Les Principes et les Mœurs de la République/Les mœurs républicaines/VI


VI

le respect de la loi.


La loi, qui est, dans le système monarchique, l’expression de la volonté d’un individu, et, dans le système aristocratique, celle de la volonté d’une caste, est, dans le système républicain, l’expression de la volonté générale, de la volonté du peuple entier, statuant, soit directement, soit par l’intermédiaire de ses représentants, sur le droit commun ou l’utilité publique. Elle a droit au respect et à l’obéissance de tous les citoyens par cela seul qu’elle émane, non plus d’une volonté autocratique ou oligarchique, mais de la volonté générale exprimée par le suffrage universel.
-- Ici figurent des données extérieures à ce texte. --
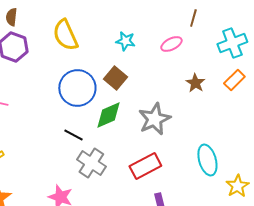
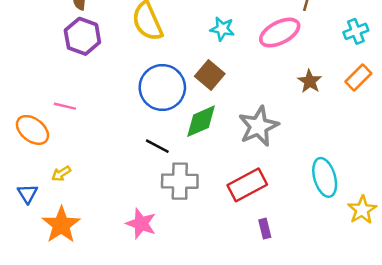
cyan cross: (232, 43) -> (356, 31), size x0.7
pink ellipse: (171, 44) -> (280, 33), size x1.5
gray cross: (91, 163) -> (180, 181), turned -32

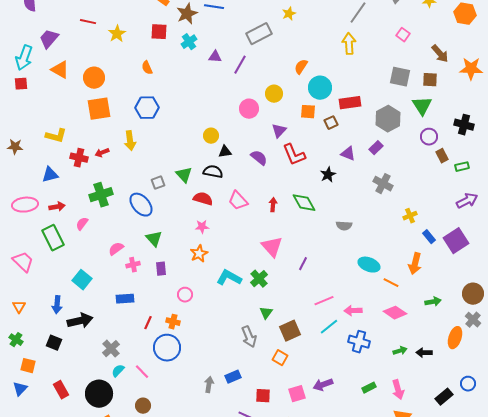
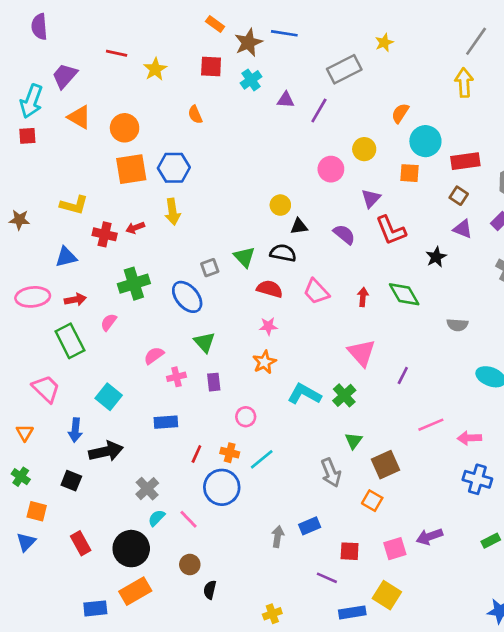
blue hexagon: (147, 108) -> (174, 168), moved
brown square: (331, 123) -> (459, 196), moved, turned -32
pink trapezoid: (23, 262) -> (46, 389), moved
cyan line: (329, 327) -> (262, 459), moved

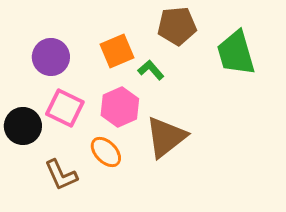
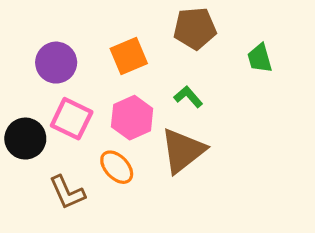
green trapezoid: (236, 53) -> (260, 58), size x0.6
green L-shape: (151, 70) -> (188, 97), moved

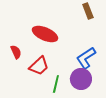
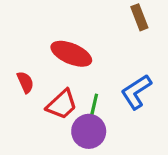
purple circle: (81, 79) -> (89, 131), moved
green line: (56, 84) -> (93, 108), moved

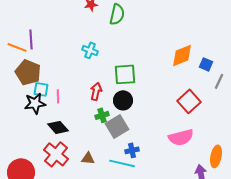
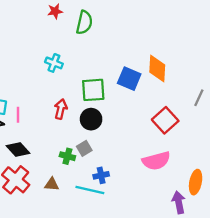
orange diamond: (182, 55) -> (157, 69), turned -65
blue square: (206, 64) -> (129, 79), moved, size x1.5
green cross: (102, 115) -> (67, 156), moved, turned 32
gray square: (117, 126) -> (84, 148), size x0.6

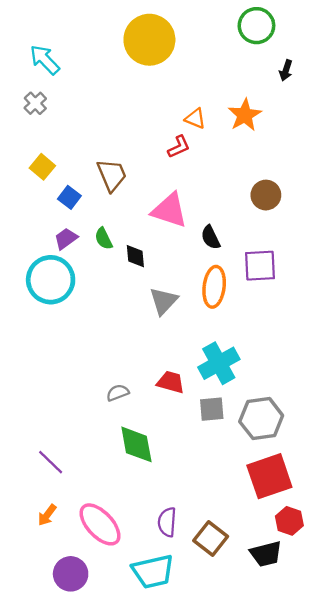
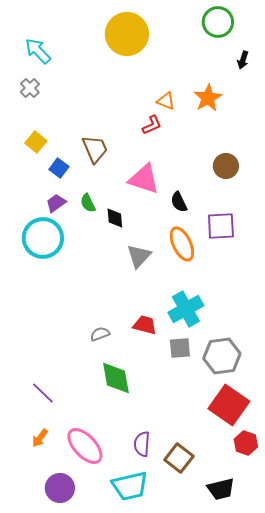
orange ellipse: (214, 287) -> (182, 244), turned -32
red square: (269, 476) -> (229, 405), turned -36
black trapezoid: (266, 554) -> (221, 489), moved

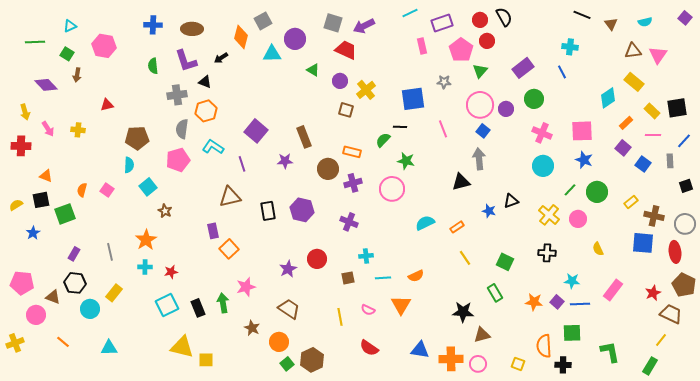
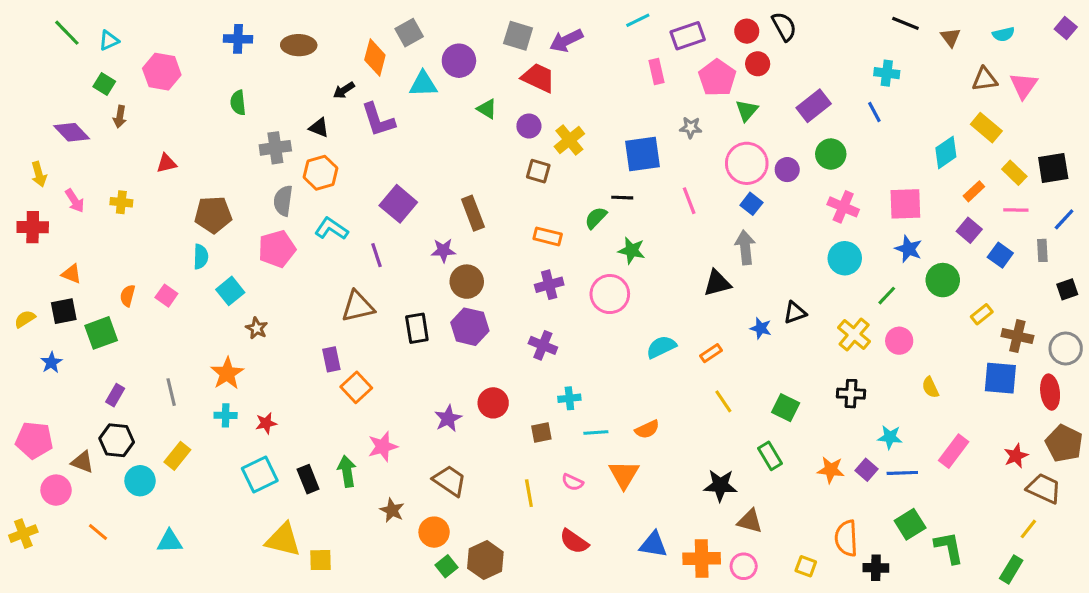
green line: (35, 42) -> (67, 33), moved, turned 48
purple L-shape: (186, 61) -> (378, 120), moved
brown circle: (328, 169) -> (467, 282), moved
green circle: (597, 192) -> (943, 280), moved
green square: (572, 333) -> (910, 524), moved, turned -30
brown triangle: (482, 335) -> (750, 521), turned 30

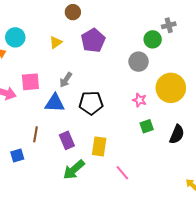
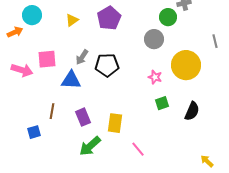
black pentagon: (91, 103) -> (107, 65), moved

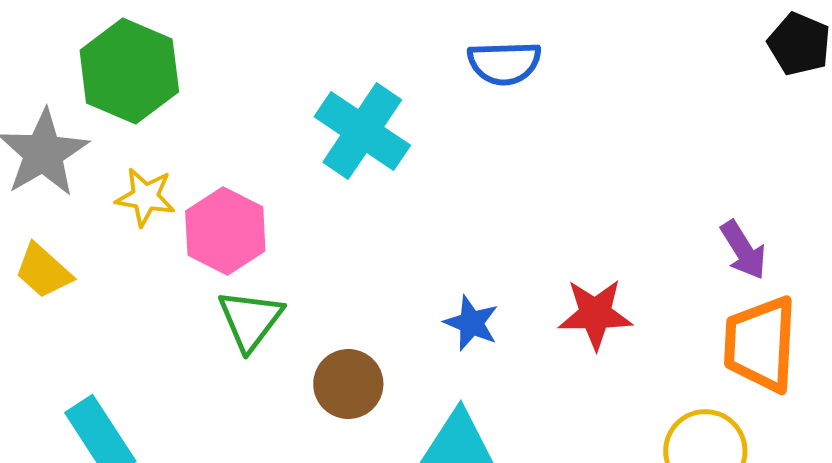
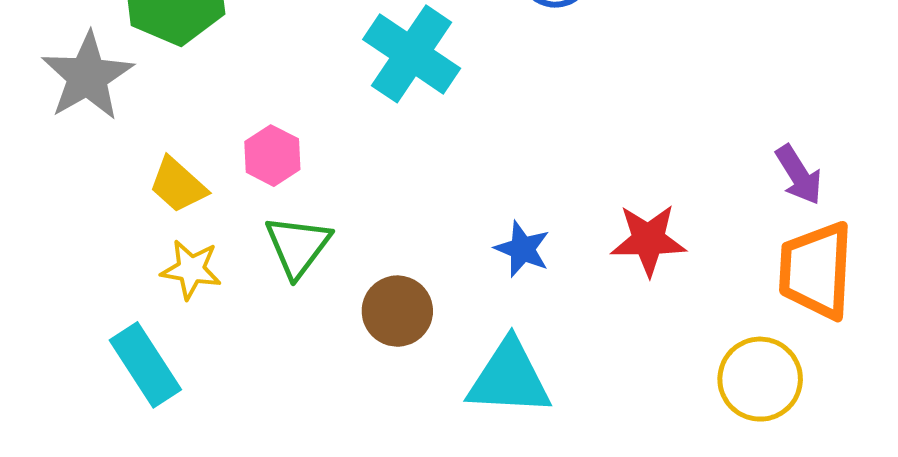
yellow star: (145, 197) -> (191, 269), moved
pink hexagon: (225, 231) -> (272, 156), size x0.7
yellow trapezoid: (43, 271) -> (178, 185), moved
À la vérité cette volonté générale n’est le plus souvent en fait que celle de la majorité des citoyens, car il est bien difficile qu’un accord absolu s’établisse entre tant d’esprits divers, sur des matières aussi délicates que celles qui font l’objet des lois ; il se peut même qu’elle s’égare, car elle n’est pas infaillible ; mais le devoir de tout citoyen n’en est pas moins d’obéir en tout cas à la loi qu’elle décrète, sauf à travailler par les moyens légaux à la changer, parce que cette soumission à la volonté de la majorité est la condition même de la république, et que, sans elle, celle-ci tomberait dans l’anarchie. Nous ne demandons pas aux citoyens d’aimer la loi, comme nous leur demandons d’aimer la liberté, l’égalité, la fraternité, car nous savons que, même dans la meilleure république, la loi n’est pas constamment la traduction exacte de ces grands principes et qu’elle n’est pas toujours faite pour être aimée ; mais nous leur demandons de la respecter, quelle qu’elle soit, dès qu’elle existe et tant qu’elle subsiste, ce qui n’en interdit nullement la critique et la réforme, mais ce qui exclut la désobéissance et le recours à la force. La désobéissance et le recours à la force peuvent être un droit et même un devoir en face de la tyrannie d’un souverain ou d’une faction ; ils sont un crime dans un État républicain. Le respect de la loi est la sauvegarde des républiques ; il est donc aussi un des éléments essentiels de la vertu républicaine. Il faut que les citoyens s’en fassent une habitude. Cela est d’autant plus nécessaire dans les républiques, qu’ils jouissent d’une plus grande liberté et que cette liberté dégénérerait trop aisément en licence, s’ils ne s’imposaient ce frein à eux-mêmes.